Certo, nessuno mi avrebbe mai potuto garantire o confermare la loro esistenza senza ricevere un mio sguardo al culmine dello scetticismo o, nel peggiore dei casi, una risata miseramente trattenuta.
Eppure, nemmeno con qualche scorcio di dialettica perduta negli antri remoti del mio cervello, avrei potuto argomentare l’opposto non appena ne vidi uno, proprio di fronte ai miei occhi.
Una credenza medievale vuole che alla figura femminile siano associati il male, il peccato, la seduzione lussuriosa, l’incarnazione del demonio tentatore. E gli uomini di allora si sbagliavano, si sbagliavano eccome: il diavolo non era una ragazza leggiadra, una di quelle fanciulle che ispiravano i poeti stilnovistici, e nemmeno una donna voluttuosa, dedita alla frequentazione dei postriboli.

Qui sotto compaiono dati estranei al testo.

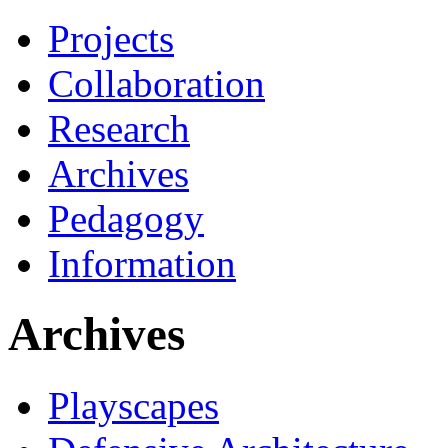
Projects
Collaboration
Research
Archives
Pedagogy
Information
Archives
Playscapes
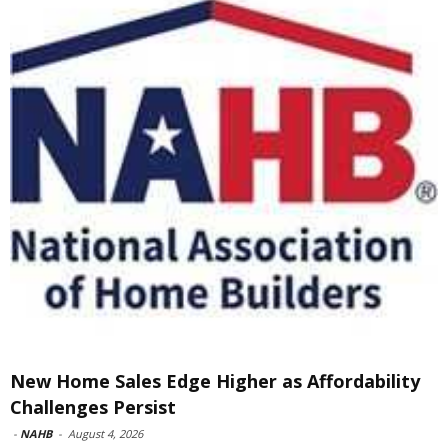
New Home Sales Edge Higher as Affordability
Challenges Persist
-
NAHB
-
August 4, 2026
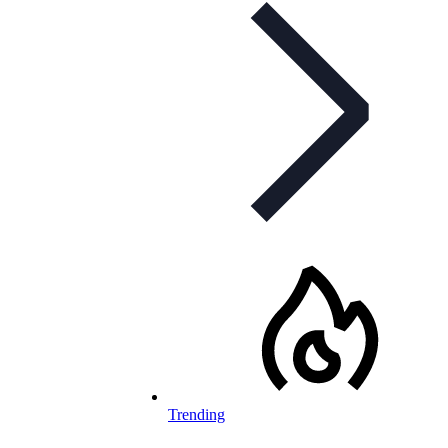
Trending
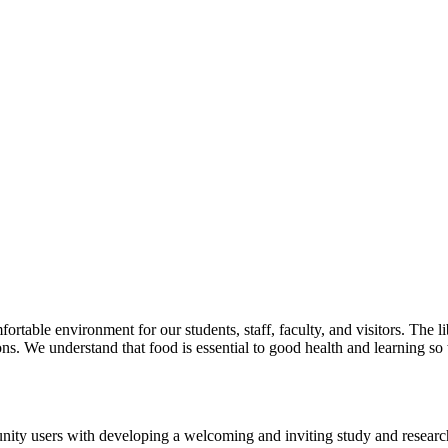
fortable
environment for our students, staff, faculty, and visitors.
The l
ons.
We understand
that food is essential to good health and learning
so 
nity users with developing a welcoming and inviting study and research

Il demonio era un uomo sui vent’anni con la pelle ambrata, i capelli raccolti, una miriade di lentiggini e gli occhi che riflettevano l’infinito cosmico e tutta la volta celeste. Se gli antichi avessero conosciuto Ryuuji Midorikawa, probabilmente avrebbero descritto Lucifero come una creatura che suonava l’organo di notte seguendo gli spartiti di Mozart, che leggeva solamente opere di autori classici e che alzava il mignolo quando beveva: un’immagine ben distante dall’essere immondo e bruto, simbolo di pura stoltezza e perdita della ragione a cui veniva associato.
Forse si erano accordati nell’inculcare nelle menti dei credenti l’idea di un demone empio ed immorale per proteggerli: se mi avessero insegnato sin dall’infanzia che Lucifero era più simile alla rappresentazione fornita da Cabanel ne “L’angelo caduto” piuttosto che a quella giottesca nella Cappella degli Scrovegni, sarei stato ben più contento nel sentirmi augurare l’inferno dopo la morte.
Non ho mai incontrato qualcuno che si accostasse a lui nell’aspetto, nei gesti, nei modi, nel portamento.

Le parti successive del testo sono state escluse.